* **Exercise**
Please copy out each line of the entries in which "halkından" appears.

* **Data section**
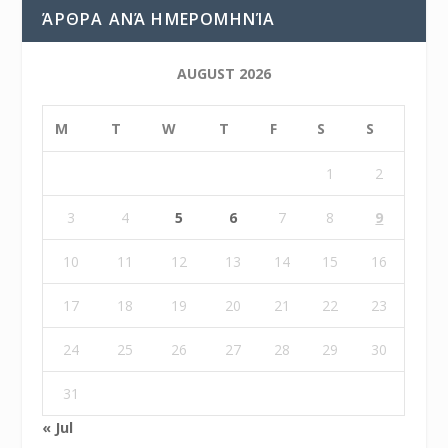
ΆΡΘΡΑ ΑΝΆ ΗΜΕΡΟΜΗΝΊΑ
AUGUST 2026
M
T
W
T
F
S
S
1
2
3
4
5
6
7
8
9
10
11
12
13
14
15
16
17
18
19
20
21
22
23
24
25
26
27
28
29
30
31
« Jul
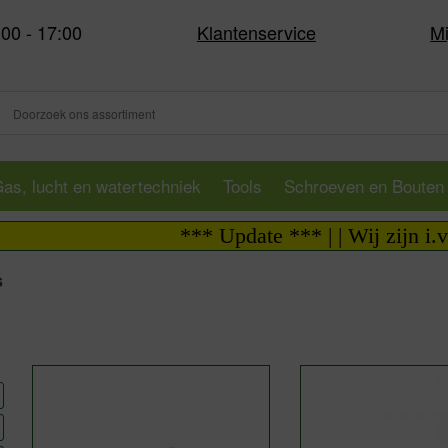
:00 - 17:00
Klantenservice
Mi
as, lucht en watertechniek
Tools
Schroeven en Bouten
*** Update *** | | Wij zijn i.v.m. vakant
s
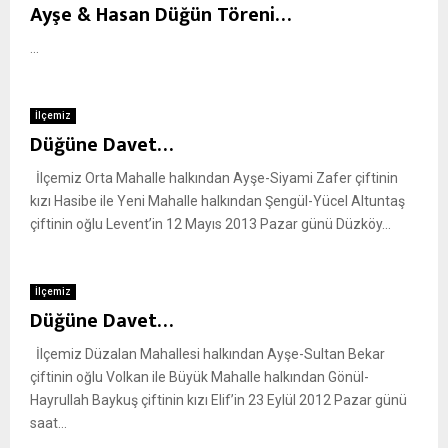
Ayşe & Hasan Düğün Töreni…
...
İlçemiz
Düğüne Davet…
İlçemiz Orta Mahalle halkından Ayşe-Siyami Zafer çiftinin
kızı Hasibe ile Yeni Mahalle halkından Şengül-Yücel Altuntaş
çiftinin oğlu Levent’in 12 Mayıs 2013 Pazar günü Düzköy...
İlçemiz
Düğüne Davet…
İlçemiz Düzalan Mahallesi halkından Ayşe-Sultan Bekar
çiftinin oğlu Volkan ile Büyük Mahalle halkından Gönül-
Hayrullah Baykuş çiftinin kızı Elif’in 23 Eylül 2012 Pazar günü
saat...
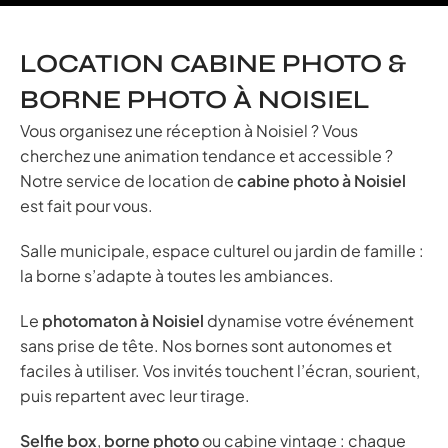
LOCATION CABINE PHOTO &
BORNE PHOTO À NOISIEL
Vous organisez une réception à Noisiel ? Vous
cherchez une animation tendance et accessible ?
Notre service de location de
cabine photo à Noisiel
est fait pour vous.
Salle municipale, espace culturel ou jardin de famille :
la borne s’adapte à toutes les ambiances.
Le
photomaton à Noisiel
dynamise votre événement
sans prise de tête. Nos bornes sont autonomes et
faciles à utiliser. Vos invités touchent l’écran, sourient,
puis repartent avec leur tirage.
Selfie box
,
borne photo
ou cabine vintage : chaque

* **Solution to this exercise**
İlçemiz Orta Mahalle halkından Ayşe-Siyami Zafer çiftinin
kızı Hasibe ile Yeni Mahalle halkından Şengül-Yücel Altuntaş
İlçemiz Düzalan Mahallesi halkından Ayşe-Sultan Bekar
çiftinin oğlu Volkan ile Büyük Mahalle halkından Gönül-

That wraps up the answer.